俄然、核恒星系の国家群は色めき立った。彼らにとって前銀河種族の痕跡は聖なるものであり、その独占は国家間の勢力バランスを覆す力を持っている可能性がある。ヴェーレフが覇権を握っているのは大国であるという理由もあるが、前銀河種が残した神のごとき存在「スファード」を国内に擁しているためでもあった。しかし国際調停機関「デュレスト」の手前おおっぴらな活動はできない。

デュレスト会議場で、またその外で様々な論争、謀略の末、地球の衛星である月に各国合同の基地を建設すること、太陽系の外縁部の星(冥王星)近傍宙域に監視艦隊を、これも多国籍軍で構成すること、そして地球に各国代表の監察官が常駐して、地球の調査にあたることなどが決定された。監察官は調査専門と外交専門、そして武官がおかれる事になった。調査官は合同で地球上の遺跡調査と地球人そのものの調査を進め、外交官は各国の役割分担と情報の共有化を徹底する。そして武官は調査官、外交官のガードと不法な侵入者の逮捕が主な職務となる。地球人に気づかれないようにするため、監察官の規模は少数精鋭となる。特に武官は各国とも選りすぐりの能力を持ったものを投入してきた。なぜならデュレスト監督下の監察官だけではなく”シ”の人々が侵入してきていたからである。

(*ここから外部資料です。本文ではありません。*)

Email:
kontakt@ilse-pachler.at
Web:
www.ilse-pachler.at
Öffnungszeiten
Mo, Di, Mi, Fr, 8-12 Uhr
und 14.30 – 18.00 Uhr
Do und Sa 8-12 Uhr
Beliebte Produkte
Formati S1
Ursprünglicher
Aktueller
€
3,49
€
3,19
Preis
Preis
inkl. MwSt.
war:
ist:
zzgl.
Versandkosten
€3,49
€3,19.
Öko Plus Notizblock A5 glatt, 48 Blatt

”シ”はデュレスト加盟国ではない。核恒星系にある暗黒星雲内の惑星で進化してきた彼らは過酷な環境を自らの体を改造することで生き延びてきていた。その起源は不明だが、この当時で”シ”の人間イコール超常能力の持ち主と言って過言ではなかった。そんな彼らは核恒星系の国家群の中で母国を守り、生き抜くために様々な暗躍を続けており、地球にもデュレストの意向を無視して侵入してきたのである。彼らの目的は遺跡ではなく地球人そのものといえる。ゆがんで進化してしまった自分たちを、子孫を正しい姿に戻すために核恒星系人の雛形といえる地球人の遺伝子が必要と考えたのである。

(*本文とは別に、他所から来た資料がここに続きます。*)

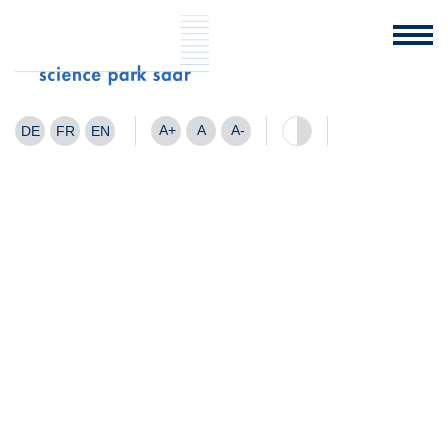
A+
A
A-
DE
FR
EN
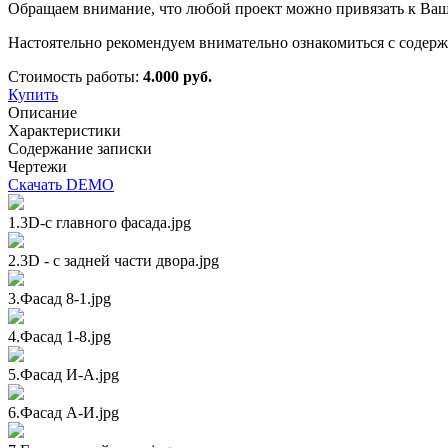
Обращаем внимание, что любой проект можно привязать к Вашем
Настоятельно рекомендуем внимательно ознакомиться с содерж
Стоимость работы:
4.000 руб.
Купить
Описание
Характеристики
Содержание записки
Чертежи
Скачать DEMO
1.3D-c главного фасада.jpg
2.3D - с задней части двора.jpg
3.Фасад 8-1.jpg
4.Фасад 1-8.jpg
5.Фасад И-А.jpg
6.Фасад А-И.jpg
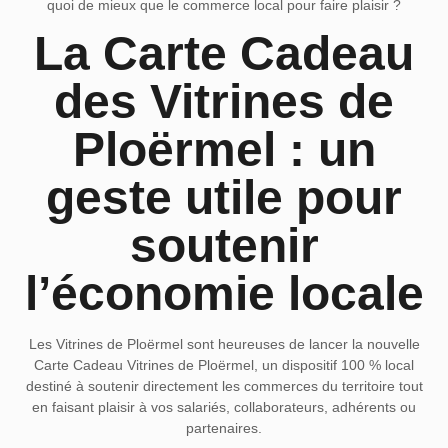
quoi de mieux que le commerce local pour faire plaisir ?
La Carte Cadeau
des Vitrines de
Ploërmel : un
geste utile pour
soutenir
l’économie locale
Les Vitrines de Ploërmel
sont heureuses de lancer la nouvelle
Carte Cadeau Vitrines de Ploërmel
, un dispositif 100 % local
destiné à soutenir directement les commerces du territoire tout
en faisant plaisir à vos salariés, collaborateurs, adhérents ou
partenaires.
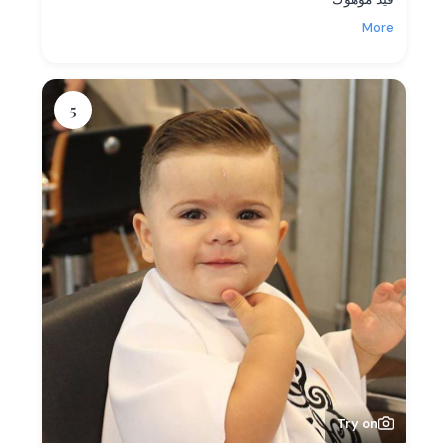
More
5
Try on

かくして辺境の寄る辺ない弱小勢力であったはずの地球は一躍核恒星系の注目の的となった。過酷な訓練と天性の才能、そして様々なアイテムにより超人的な力を発揮する武官監察官。そして”シ”の違法侵入者やその他の核恒星系から流れてきた無法者たちや亡命者たち。20世紀末の地球は当の地球人たちをよそに異星人の戦場と化していたのである。